Organisations should restrict AI features when the tool handles sensitive data, the retention rules are unclear, or the vendor cannot explain how training occurs. If the business cannot prove that the data handling model matches policy, the safer choice is to disable the feature or route usage through a controlled exception process.
Why This Matters for Security Teams
AI features in SaaS are not just productivity add-ons. They often change where data is stored, how prompts are retained, and whether content can be reused for model improvement. That creates a governance problem as much as a security problem. When the business cannot verify retention, training, or access boundaries, the feature should be treated like an uncontrolled data path. NIST Cybersecurity Framework 2.0 helps frame this as a risk decision tied to governance, protection, and monitoring rather than a simple product toggle, and current guidance suggests treating unknown data handling as a default no until proven otherwise through policy and contract evidence.
This is especially important because SaaS AI features can surface sensitive records that were never meant for model contexts. Public incident reporting on the Snowflake breach shows how quickly access abuse can expand once identities and tokens are exposed, while the Salesloft OAuth token breach is a reminder that connected SaaS workflows can turn one weak control into broad downstream exposure. In practice, many security teams encounter AI feature risk only after a sensitive dataset has already been indexed, summarized, or retained in a place they never intended.
How It Works in Practice
The decision to restrict should start with three questions: what data can the feature see, where does that data go, and who can recover it later. If a vendor cannot answer those questions clearly, the feature is a liability. Security teams should require a data-flow description, retention terms, admin controls for disabling training, and a way to scope AI access by tenant, role, or content class. Where possible, route usage through an approved exception process so the business can document why the feature is needed and what compensating controls apply.
Practically, the safest pattern is to allow AI features only for low-risk content and keep them off for regulated, confidential, or customer-owned data until the vendor provides evidence that aligns with policy and legal obligations. That evidence should be reviewed alongside the organisation’s identity and access controls, because AI features often operate under the same SaaS entitlements that already govern file access, sharing, and exports. The NIST Cybersecurity Framework 2.0 is useful here because it pushes teams to manage the full lifecycle of risk, not just initial approval. For vendor-specific context, incident writeups such as the DeepSeek breach and the BeyondTrust API key breach show how secrets, credentials, and exposed interfaces can create cascading exposure once systems are trusted too broadly.

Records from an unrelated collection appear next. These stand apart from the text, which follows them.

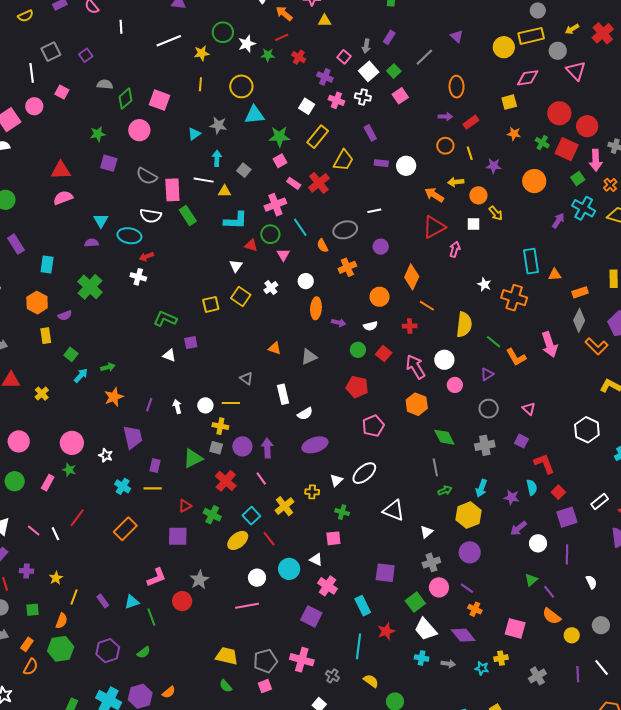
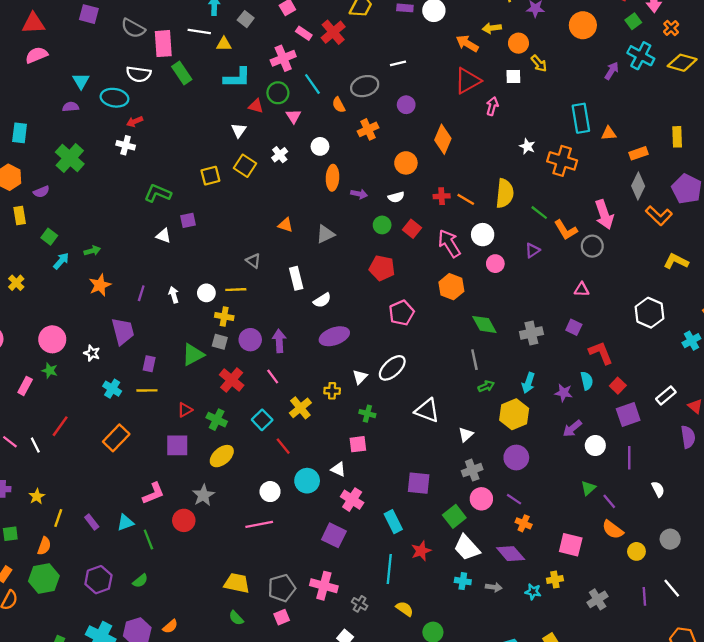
orange line: (427, 306) -> (466, 199), moved
gray circle: (489, 409) -> (592, 246), moved
pink triangle: (529, 409) -> (582, 289), turned -40
yellow ellipse: (238, 540) -> (222, 456), moved

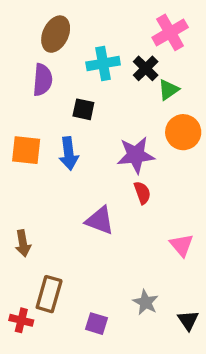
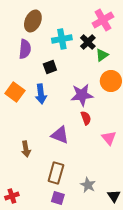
black square: (83, 109) -> (50, 67), turned -32
orange square: (26, 150) -> (15, 92), turned 30
brown arrow: (23, 243) -> (26, 149), moved
pink triangle: (182, 245) -> (109, 138), moved
brown rectangle: (49, 294) -> (56, 173), moved
red cross: (21, 320) -> (12, 196), turned -32

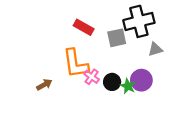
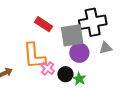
gray square: (117, 38) -> (72, 35), size x1.4
purple circle: (141, 80) -> (79, 53), moved

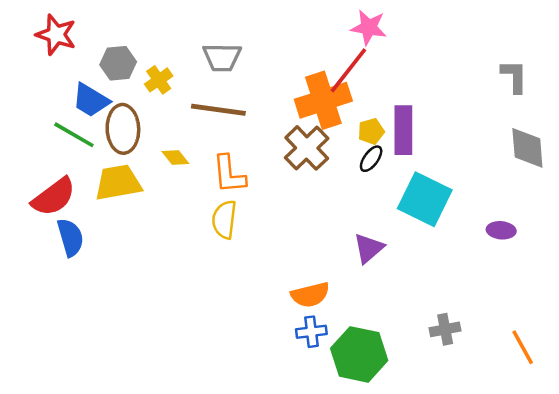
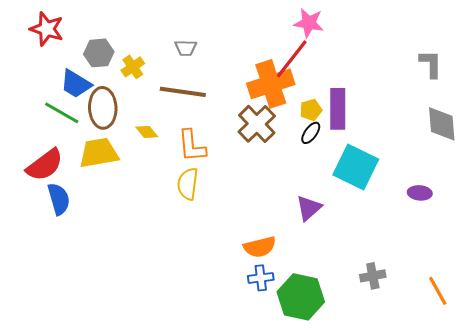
gray trapezoid: (222, 57) -> (186, 48), size x0.7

- Classify the SaaS AI feature by data sensitivity before enabling it.
- Require written vendor confirmation on retention, training use, and deletion.
- Disable features by default for secrets, regulated records, and privileged workflows.
- Use exception approvals for short-term business need, with expiry and review dates.
- Monitor for prompt leakage, file exposure, and unexpected AI-generated summaries.
These controls tend to break down when the SaaS product mixes user-generated content, shared workspaces, and opaque model reuse policies because the organisation cannot prove which data the feature has already absorbed.
Common Variations and Edge Cases
Tighter AI restrictions often increase friction for users, so organisations have to balance productivity gains against the risk of uncontrolled data handling. That tradeoff becomes more visible in departments that rely on fast document search, customer support summaries, or code assistance. Best practice is evolving here, and there is no universal standard for this yet, but the safer pattern is to allow narrowly defined use cases while blocking sensitive categories until controls are tested.
One common edge case is the “approved vendor, unapproved feature” problem. A SaaS platform may be allowed for collaboration, while its AI assistant is still too opaque for regulated content. Another is shared workspace exposure, where a user with legitimate access enables AI over content that contains another team’s secrets or legal material. The Dropbox Sign breach and the Sisense breach reinforce a wider lesson: once connected systems are trusted without tight scoping, attackers and insiders can pivot through features that were meant to make work easier. In cases where the vendor offers separate tenant controls, private model settings, or explicit no-training commitments, organisations can consider a limited rollout, but only after legal, privacy, and security review agree on the control evidence.
For environments handling secrets, customer data, or privileged administration, the default answer should remain restriction unless the business can prove the feature’s data path is safe, reversible, and auditable.
Standards & Framework Alignment
This section maps relevant standards and security frameworks to the operational risks and controls described in this guidance.
OWASP Non-Human Identity Top 10 address the attack and risk surface, while NIST CSF 2.0 and NIST AI RMF set the governance and control requirements practitioners need to meet.
| Framework | Control / Reference | Relevance |
|---|---|---|
| OWASP Non-Human Identity Top 10 | NHI-03 | Covers risky NHI secret handling and uncontrolled credential exposure in SaaS flows. |
| NIST CSF 2.0 | PR.DS-1 | Data management controls map to deciding when SaaS AI can process sensitive content. |
| NIST AI RMF | Supports governance of AI risk, transparency, and acceptable-use decisions for SaaS AI. |
Apply data classification and handling rules before enabling AI features on sensitive SaaS data.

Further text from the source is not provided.